We did both (levels 1 and 2) with no problems going from one venue to the other.
Hope that helps!


----------



## goldengirls550 (Jun 12, 2008)

Honestly, I noticed almost no difference. Barb was right when she said that if you don't redo a sign, you NQ instead of getting an IP like you would in AKC Rally. I *think* you can only redo one sign once (I will have to check on this). 

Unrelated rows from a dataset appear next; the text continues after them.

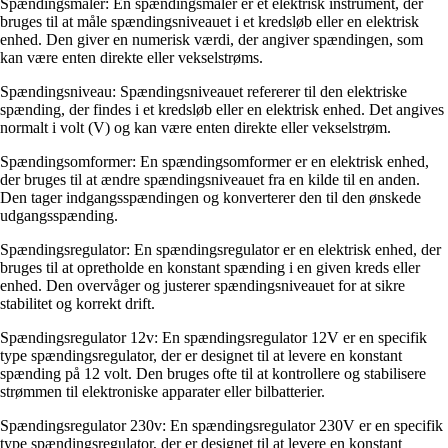
Spændingsmåler: En spændingsmåler er et elektrisk instrument, der
bruges til at måle spændingsniveauet i et kredsløb eller en elektrisk
enhed. Den giver en numerisk værdi, der angiver spændingen, som
kan være enten direkte eller vekselstrøms.
Spændingsniveau: Spændingsniveauet refererer til den elektriske
spænding, der findes i et kredsløb eller en elektrisk enhed. Det angives
normalt i volt (V) og kan være enten direkte eller vekselstrøm.
Spændingsomformer: En spændingsomformer er en elektrisk enhed,
der bruges til at ændre spændingsniveauet fra en kilde til en anden.
Den tager indgangsspændingen og konverterer den til den ønskede
udgangsspænding.
Spændingsregulator: En spændingsregulator er en elektrisk enhed, der
bruges til at opretholde en konstant spænding i en given kreds eller
enhed. Den overvåger og justerer spændingsniveauet for at sikre
stabilitet og korrekt drift.
Spændingsregulator 12v: En spændingsregulator 12V er en specifik
type spændingsregulator, der er designet til at levere en konstant
spænding på 12 volt. Den bruges ofte til at kontrollere og stabilisere
strømmen til elektroniske apparater eller bilbatterier.
Spændingsregulator 230v: En spændingsregulator 230V er en specifik
type spændingsregulator, der er designet til at levere en konstant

I have done both levels 1 and 2 and the only difference I noticed regarding signs was the weird running recall in level 2. If you move onto level 3, the back up three steps is a little different (in my opinion, more difficult than in AKC) and the honor is done with the handler standing in heel position next to his or her dog.

Good luck and have fun!!


----------



## hotel4dogs (Sep 29, 2008)

We got that one too, it's downright WEIRD!




goldengirls550 said:


> I have done both levels 1 and 2 and the only difference I noticed regarding signs was the weird running recall in level 2.
> Good luck and have fun!!


----------



## goldengirls550 (Jun 12, 2008)

^^ Haha. So many people failed or lost major points that sign because they forgot to finish or they started calling their dog as soon as they took off... (I was one of them costing BOTH dogs 3 points because I forgot to finish! You'd think you would learn at least for your second dog if you are running 2 dogs in the same class :doh::doh

Also, the offside figure 8's are more difficult (at least before our judge really explained them) since you go around all 4 dishes.


----------



## hotel4dogs (Sep 29, 2008)

at my last UKC rally trial I was at the "360 right" sign, and couldn't find the next sign. So I just kept doing 360's until I finally saw the next sign. Poor Tito was probably dizzy as heck!
Then I asked the judge (about the 360 sign), ummmm, should I repeat that one?
She paused.....uhhhhhhh....yeah......
heeeheee


----------



## goldengirls550 (Jun 12, 2008)

Haha too funny! Speaking of handlers messing up their dogs' runs, my first ever Rally run (AKC), I did a 270 right instead of 270 left. Well, I guess there was a reason there was only one option as their was a ring gate to my left. Aubrie was convinced the gate was going down. 

I can't say this enough, but I really think that the dogs deserve a _separate_ score from the handler's score!


----------